Oast House Biere De Garde Farmhouse Ale

20150122-201111.jpg
Pours cloudy dark amber-brown. Notes of toffee and crème brûlée on the nose. The palate is smoky and reminiscent of Rauchbier with much more sweetness. The finish is velvety smooth and pleasant. Recommended.
@oasthousebrewers

“The Braveheart”

20150101-020357.jpg
If you’re still awake and looking for your next taste sensation may I humbly suggest the cocktail my father invented. A Braveheart consists of equal parts Scotch and Tawny Port served neat or on the rocks. In this case I used Té Bheag Blended Scotch Whisky and Warre’s Otima 10 Year Tawny Port. Enjoy, and HAPPY NEW YEAR!!!

Sawdust City 11.05 Triple India Pale Ale

20141221-145846.jpg
Collaboration between brewmasters Sam Corbeil and Ryan Morrow of Nickel Brook.
Pours cloudy amber orange. Nose of tropical fruit and pine resin. Loads of hop of the palate encircled by orange citrus and palate scraping bitterness. The finishing is pleasantly long. Highly recommended.

Flying Monkeys City and Colour Imperial Maple Wheat (after 62 weeks ageing in my cellar)

20141116-232725.jpg
Pours a cloudy/muddy dark brown. The nose has grown stronger and the maple more pungent. On the palate though it suffers from the same imbalance as the aged BNL Imperial Chocolate Stout—the maple and the alcohol have gone in different directions creating an unruliness on the palate. It swerves from unctuous syrupy sweetness to bitter, alcoholic bite. While definitely still drinkable it has not improved over it’s original tasting.

My original review:
Dark brown. Like walking into a pancake breakfast at the church hall, the smell of butter melting into maple syrup on hot flapjacks leaps out of the glass and follow onto the palate. The sensation is balance with a pleasant baker’s chocolate bitterness that comes through on the finish. One of the best maple-infused beers I’ve ever tasted. Highly recommended.
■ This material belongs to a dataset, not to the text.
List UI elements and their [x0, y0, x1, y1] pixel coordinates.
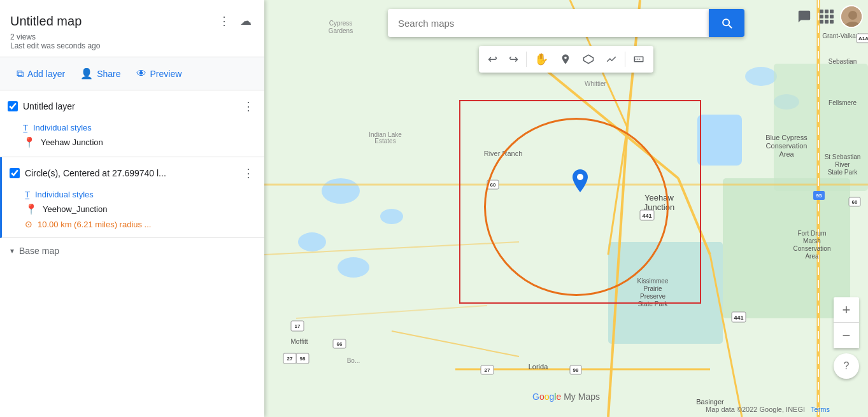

Flying Monkeys BNL Imperial Chocolate Stout after 83 weeks in my cellar

20141110-214343.jpg
Still pours oily black-brown with a fluffy, undulating chocolate milk coloured head. The nose leaps out of the glass. I could smell it while pouring an arms-length away. The nose seems more ‘separated’ than I remember. As though a year in the cellar has caused the chocolate and the alcohol to strike-out in their own directions. The result is almost astringent, although underlying notes of dark cherry and vanilla come through with deeper inhales. The phenomenon is repeated on the palate where the chocolate and the alcohol seem to fight for balance. One could definitely say that ageing has brought complexity to this brew; however, this might be a case where complications aren’t necessarily a good thing.

My original review:
Motor oil black; Black Forest cake nose; chocolate & cherry on the palate with only a hint of bitterness.